Ilustração: Marcos Garuti
Ilustração: Marcos Garuti

Com a disseminação das mídias digitais, muito se discute o papel da literatura e se proclama o inevitável fim do livro impresso. Mas o evidente nesse panorama é a mudança do suporte, ou seja, o instrumento que usaremos para ler, sem questionar a importância do ato na formação intelectual e humana.

É importante lembrar que a literatura infantil é a disparadora desse processo e, nessa fase da vida dos pequenos, o ideal é potencializar o contato com os diferentes autores e gêneros: fábulas, contos, histórias em quadrinhos, poemas, considerando-se a predileção individual e a faixa etária das crianças. Para expandir o universo da literatura infantil, as professoras Luciana Gomes Cunha Centini e Miriam Louise Sequerra colocam o assunto em pauta.

 

Literatura infantil? Muito prazer!

por Luciana Gomes Cunha Centini

Aprender a ler é, antes de tudo, aprender a ler o mundo, compreender o seu contexto, localizar-se no espaço social mais amplo, a partir da linguagem. Para ler o mundo, é preciso ler a palavra, tese básica do educador Paulo Freire; mas o que isso significa?

A leitura é algo vivo, algo que ultrapassa os muros da escola. Desde que nascemos, para compreendermos o mundo, é preciso que façamos uma leitura de tudo o que ele nos informa, por meio de sensações, imagens, gestos, sons e palavras, às quais normalmente somos apresentados ao ingressarmos na idade escolar.

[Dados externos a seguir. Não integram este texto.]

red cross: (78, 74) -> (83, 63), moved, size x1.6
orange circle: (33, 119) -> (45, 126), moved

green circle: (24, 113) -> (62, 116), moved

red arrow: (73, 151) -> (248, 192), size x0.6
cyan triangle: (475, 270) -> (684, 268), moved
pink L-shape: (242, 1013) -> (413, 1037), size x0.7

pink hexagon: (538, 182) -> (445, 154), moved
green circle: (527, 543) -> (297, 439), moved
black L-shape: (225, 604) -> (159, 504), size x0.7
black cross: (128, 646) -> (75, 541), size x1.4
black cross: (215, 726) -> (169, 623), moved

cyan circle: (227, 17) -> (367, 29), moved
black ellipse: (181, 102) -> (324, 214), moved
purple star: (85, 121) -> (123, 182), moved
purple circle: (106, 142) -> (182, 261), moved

Ler não é simplesmente extrair informações de um texto, decodificando letra por letra, palavra por palavra. A leitura é um processo no qual o leitor realiza um trabalho ativo. É uma atividade que implica o uso de alguns procedimentos que possibilitam o controle daquilo que lemos.

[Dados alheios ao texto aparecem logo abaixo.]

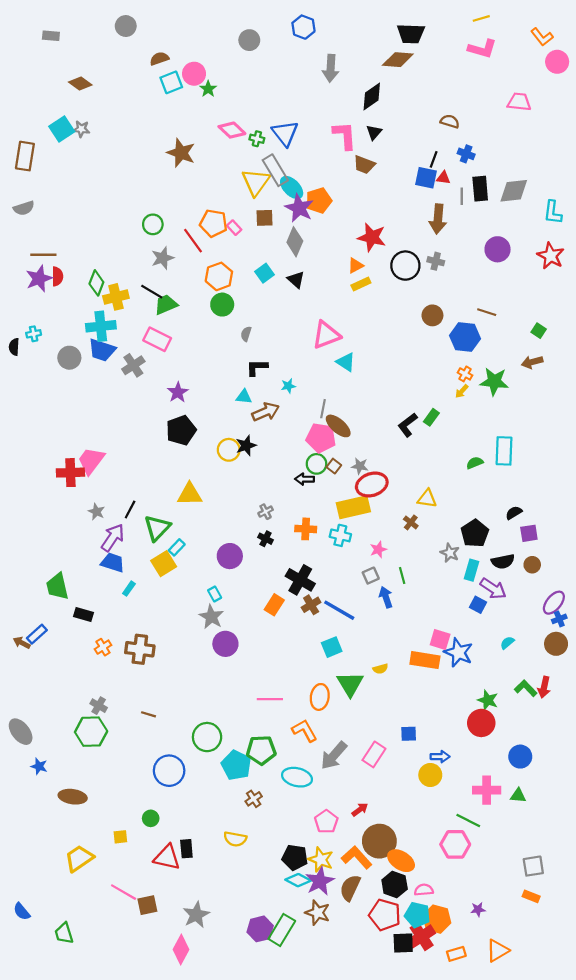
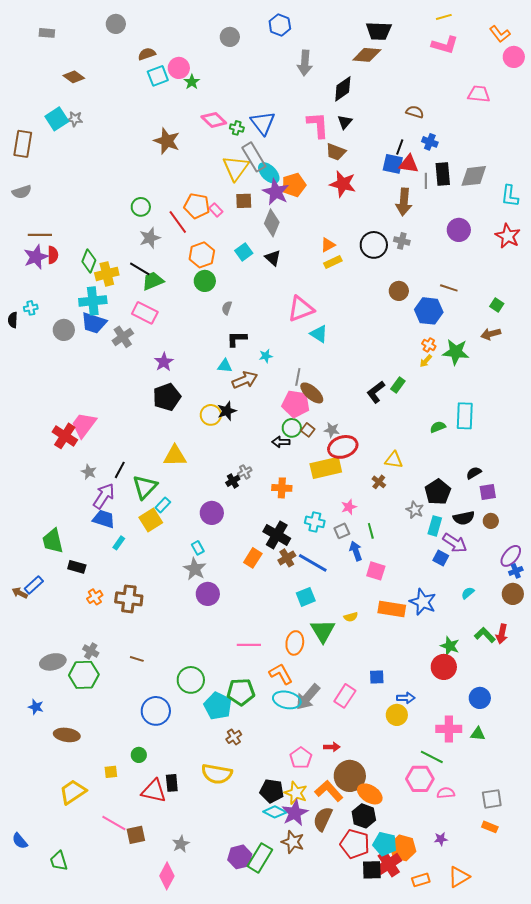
red triangle: (443, 178) -> (409, 164), size x1.5
red star: (372, 237) -> (343, 184), moved
red cross: (70, 473) -> (65, 436), turned 35
cyan cross: (340, 535) -> (315, 522), moved
black cross: (266, 539) -> (233, 481), moved, turned 32
pink square: (440, 640) -> (376, 571), moved
gray ellipse: (21, 732) -> (53, 662), moved, turned -65
cyan ellipse: (297, 777) -> (287, 700), moved
red arrow: (360, 810) -> (332, 747), turned 35
yellow semicircle: (235, 839) -> (217, 774), size x1.4
pink semicircle: (424, 890) -> (446, 793), moved
gray star: (196, 915) -> (181, 844), size x0.7

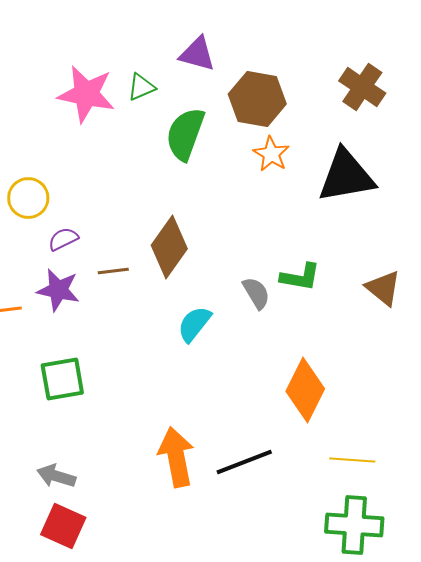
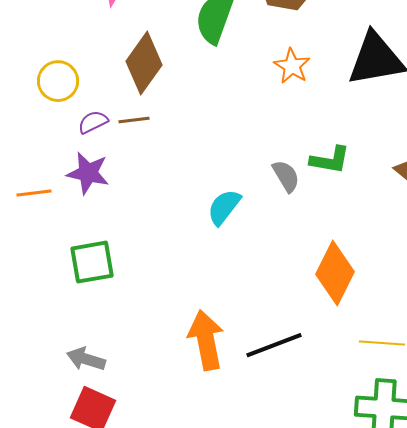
orange star: (271, 154) -> (292, 66), moved
brown diamond: (169, 247) -> (144, 63), moved
brown line: (113, 271) -> (134, 120), moved

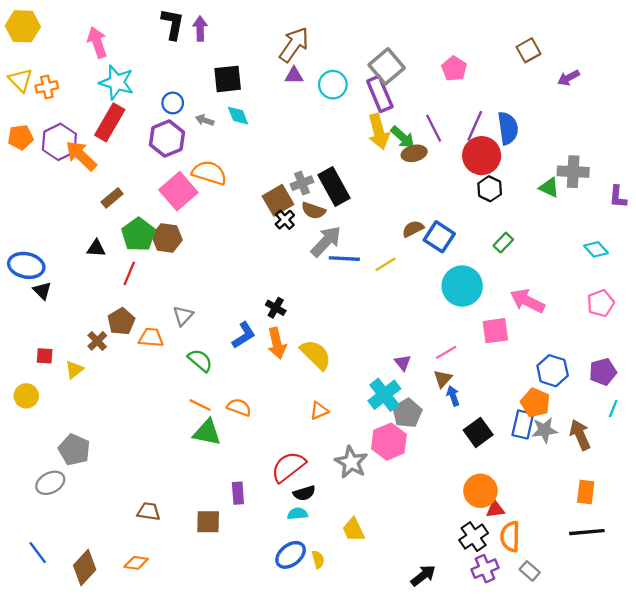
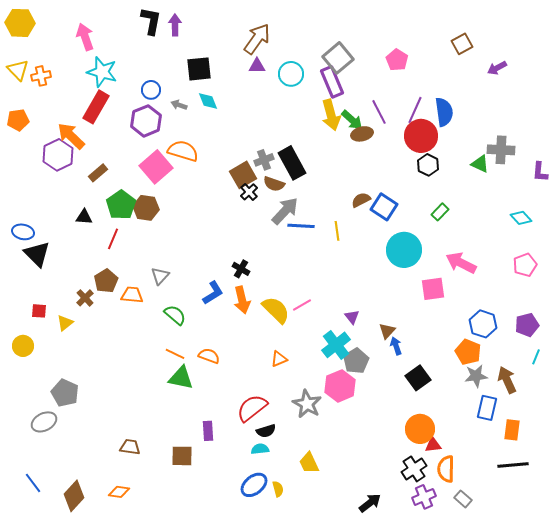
purple hexagon: (59, 142) -> (58, 155), moved
yellow line: (386, 264) -> (337, 231), turned -66
blue ellipse: (26, 265) -> (23, 232), size x0.7
black triangle: (42, 291) -> (37, 254), size x1.6
pink line: (446, 352) -> (302, 305), moved
blue rectangle: (523, 424) -> (487, 408), moved

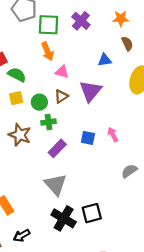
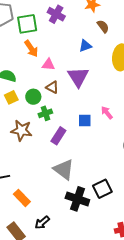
brown triangle: (61, 96) -> (52, 87), turned -48

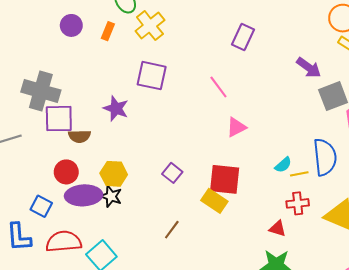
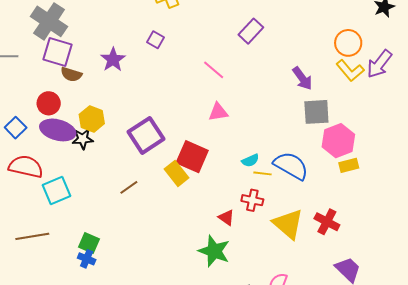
purple square: (152, 76) -> (155, 40), size x0.6
pink line: (218, 87) -> (214, 70), turned -30
blue semicircle: (325, 157) -> (291, 166), turned -72
purple square: (172, 173) -> (146, 135), size x1.8
black star: (111, 196) -> (83, 139), turned 30

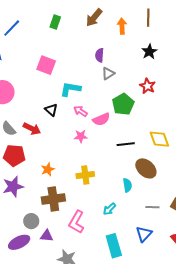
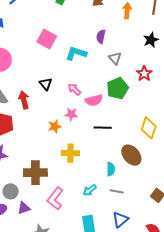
gray triangle: (108, 74) -> (115, 58), moved, turned -48
cyan L-shape: (70, 89) -> (76, 53), moved
red arrow: (32, 129) -> (24, 100), turned -138
yellow diamond: (159, 139) -> (149, 128), turned 30
black line: (126, 144) -> (103, 128), moved
orange star: (48, 169) -> (55, 126), moved
gray line: (152, 207) -> (117, 191), moved
purple triangle: (47, 236) -> (24, 208), turned -32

É o que você está fazendo agora ao ler este texto e, talvez, nem tenha percebido. Entre os textos desta revista, você inicialmente selecionou este porque ele atende a sua necessidade, seja de interesse pelo assunto, seja de busca por mais informações para poder auxiliar um pequeno leitor que está em casa, por exemplo.

Além de selecionar textos, um leitor competente é capaz de ler as entrelinhas, identificando, pelo que está escrito, elementos implícitos, estabelecendo relações entre o texto e seus conhecimentos prévios ou entre o texto e outros já lidos. Mas como aprendemos tudo isso e qual é o lugar que a literatura infantil ocupa nesse processo?

É inegável que o hábito da leitura e o gosto por ela deveriam passar de pai para filho, ou seja, começar em casa, no seio familiar, na primeira infância, mas nem sempre essa é a realidade. Por ainda não sermos uma sociedade leitora, como em alguns países mais desenvolvidos, a importância do trabalho da escola é muito maior, ela possui um papel decisivo na formação de leitores. Por isso, desde a educação infantil, a leitura deve fazer parte da rotina dos alunos.

Nessa fase, a literatura ocupa um lugar privilegiado na formação das crianças. É por meio dela que, desde pequenos, conseguimos sonhar, enfrentar medos, vencer angústias, desenvolver a imaginação ou até conhecer outras civilizações. Além disso, a literatura dá acesso a uma parte da herança cultural da humanidade. Tudo isso nos ajuda a entender como a arte de contar histórias percorreu, até os dias de hoje, um caminho tão longo.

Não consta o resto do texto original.